Il lago era poco profondo e gli abitanti aymara della zona ricordano che aveva già subito forti secche, ma poi si riprendeva. Gli anziani dei villaggi di pescatori che sorgono su quelle che un tempo erano le rive del Poopó dicono che il lago si ricarica ogni 50 anni, ma guardando il fondale bianco di sale che è rimasto dopo che l’acqua si è prosciuugata, hanno molti dubbi che possa riaccadere. E anche tra gli aymara degli altipiani boliviani ormai il riscaldamento globale è un pericolo reale che sta cambiando rapidamente le loro vite_ «Nella nostra lingua aymara si dice che la nostra madre Terra è già stanca»
E, come i pescatori, anche gli scienziati sono sempre più scettici. Molina ha fatto notare in un’intervista alla Reuters che «Le Ande stanno superando l’aumento della temperatura media globale, specialmente durante il giorno, il che significa che l’evaporazione è aumentata, rendendo particolarmente difficile la sopravvivenza di un lago poco profondo, insieme alla sua flora e fauna. Non è più un lago funzionale. Un lago che si prosciuga troppo spesso non è più funzionale per la fauna, la flora e la biodiversitàs».

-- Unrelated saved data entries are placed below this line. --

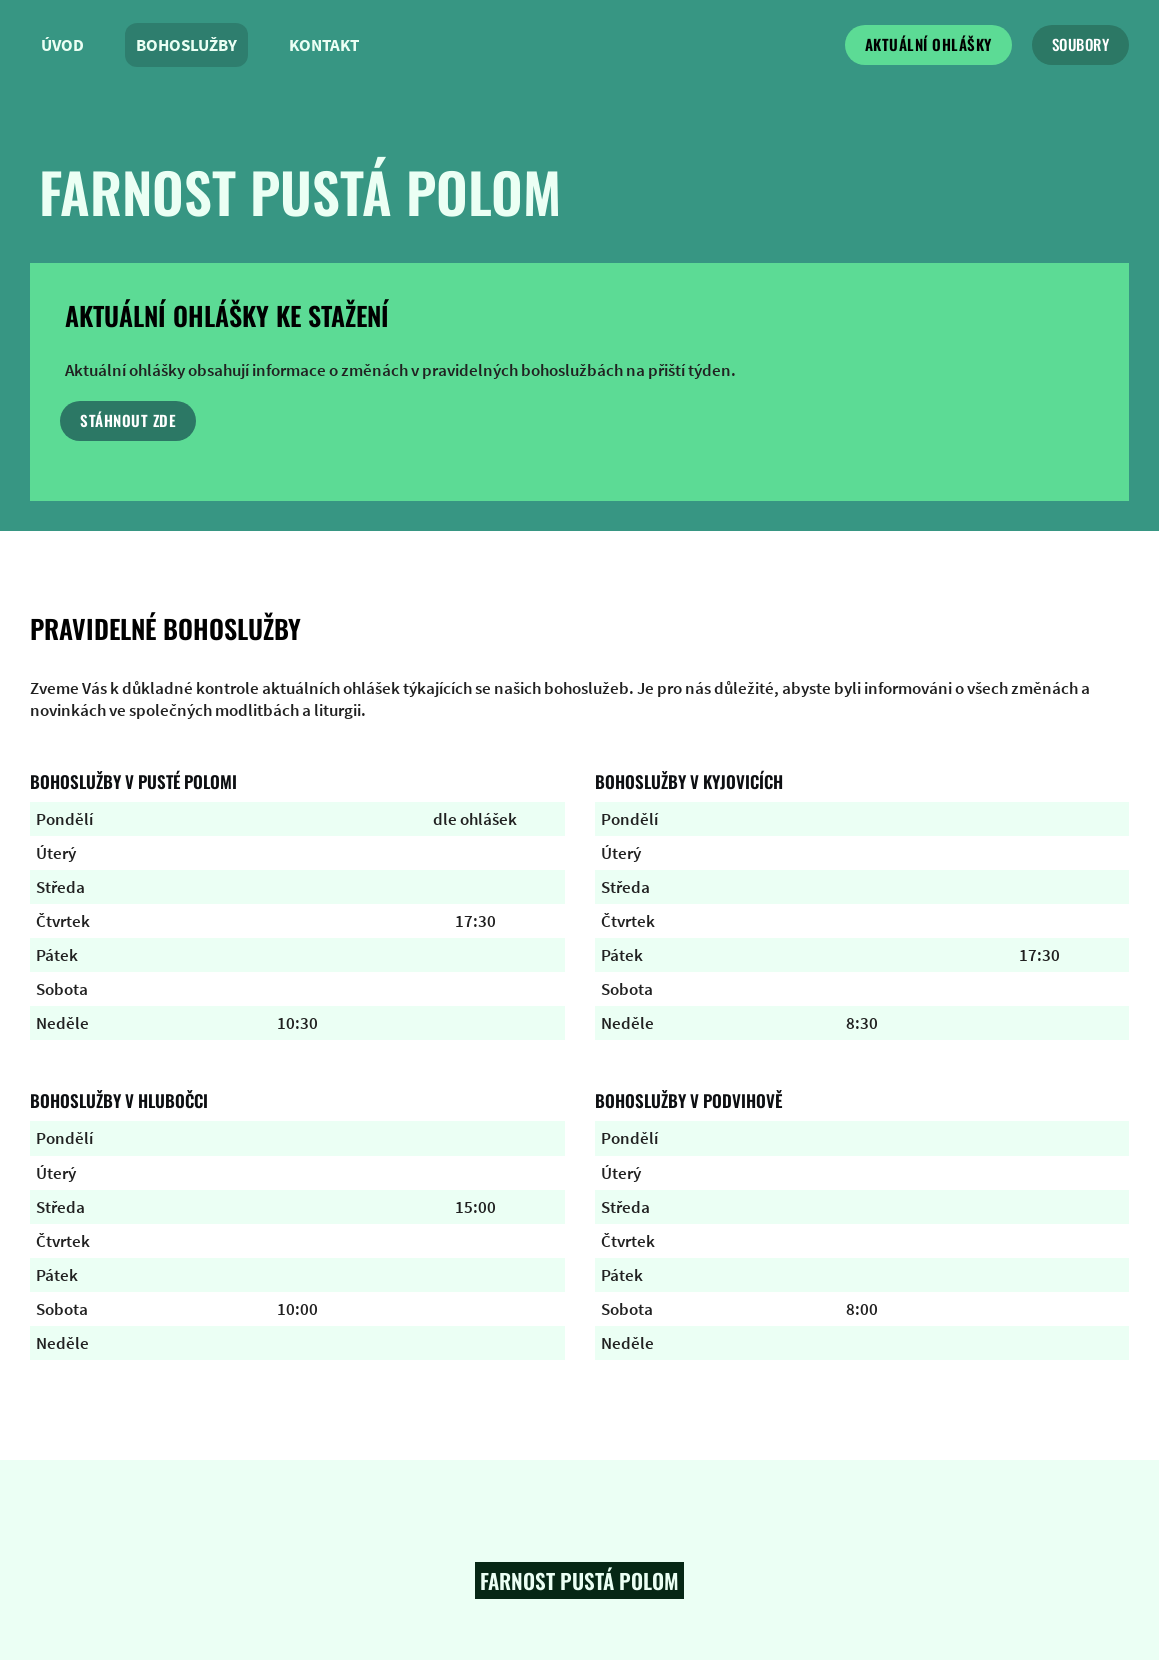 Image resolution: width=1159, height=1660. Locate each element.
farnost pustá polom (300, 191)
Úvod (62, 45)
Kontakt (324, 45)
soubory (1081, 44)
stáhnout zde (128, 420)
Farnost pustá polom (579, 1580)
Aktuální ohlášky (928, 44)
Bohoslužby (186, 45) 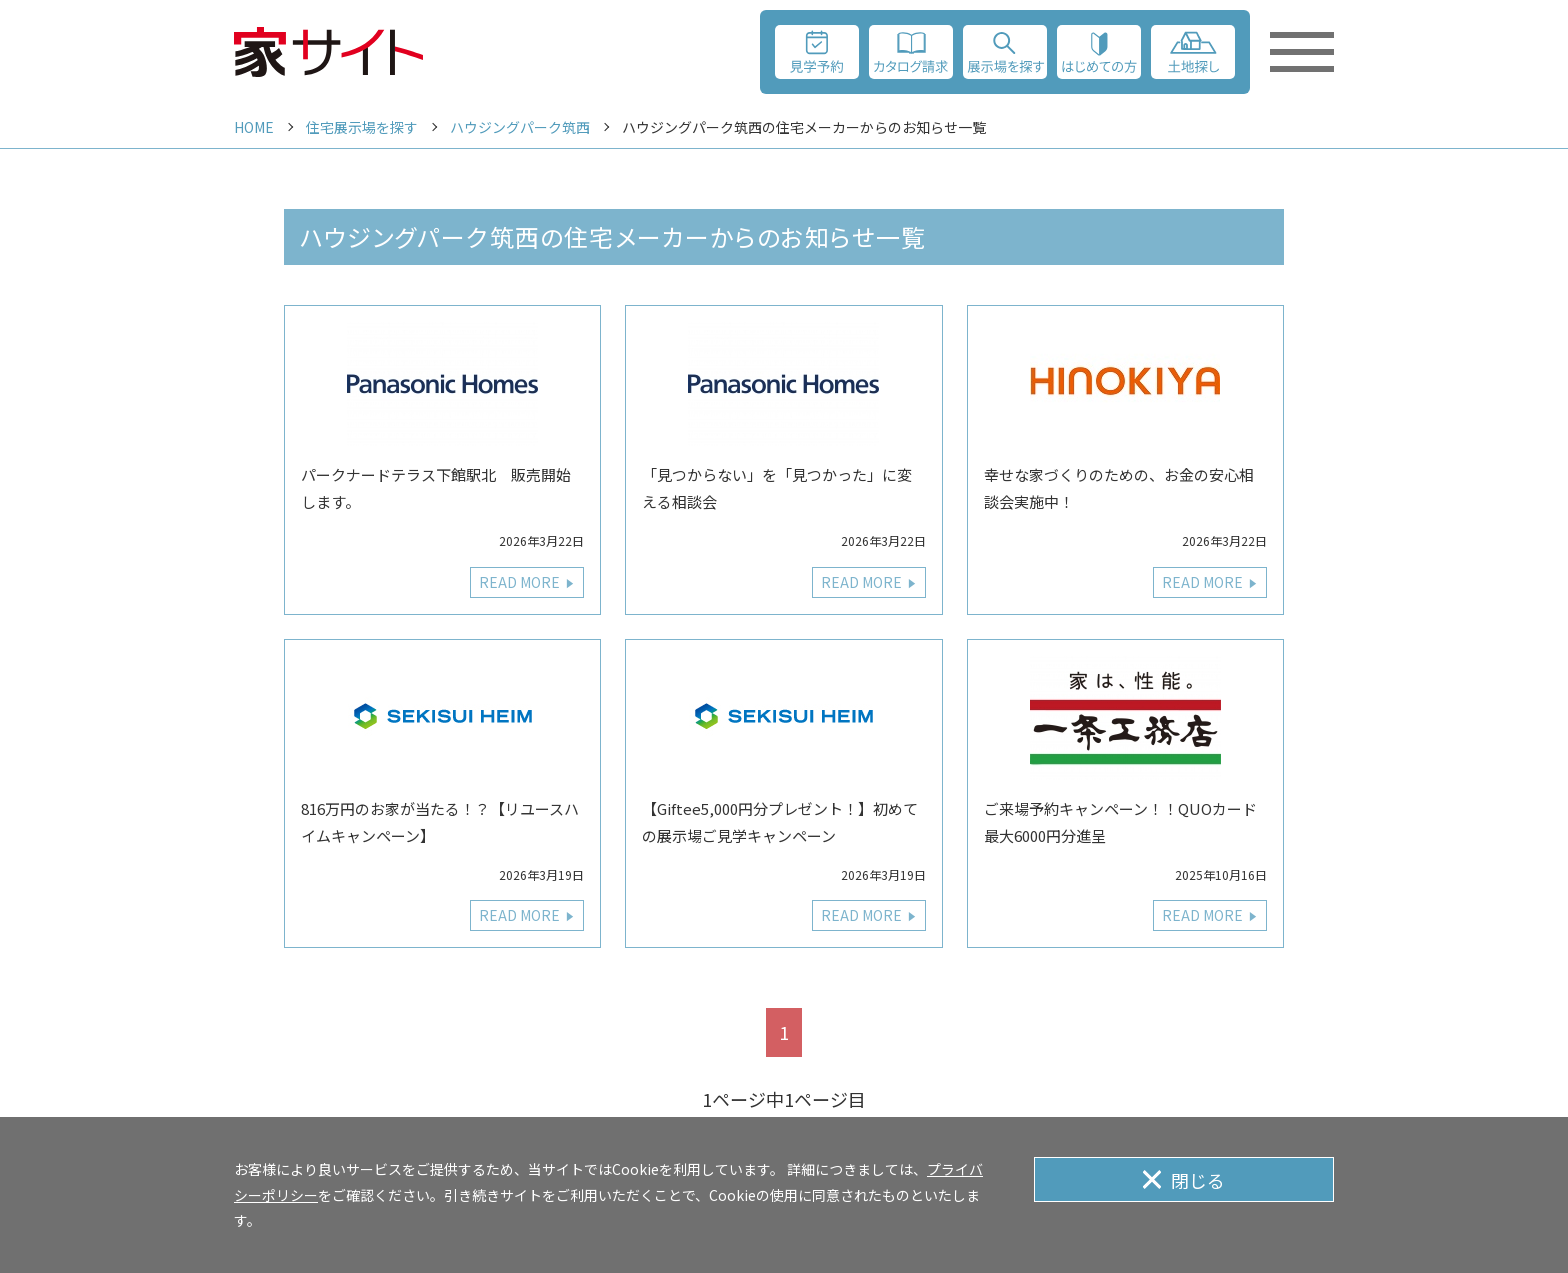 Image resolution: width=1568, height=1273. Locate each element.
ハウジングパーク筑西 (520, 127)
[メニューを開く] (1302, 52)
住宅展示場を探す (362, 127)
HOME (254, 127)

E le comunità che vivevano lungo le rive del Poopó ormai hanno in gran parte abbandonate le loro case. Benedicta Uguera, una donna indigena di Untavi che un tempo allevava bestiame su un’isola nel lago conclude amaramente: «Le famiglie hanno deciso di lasciare l’isola perché non possiamo sopravvivere senza acqua e non c’è più vita».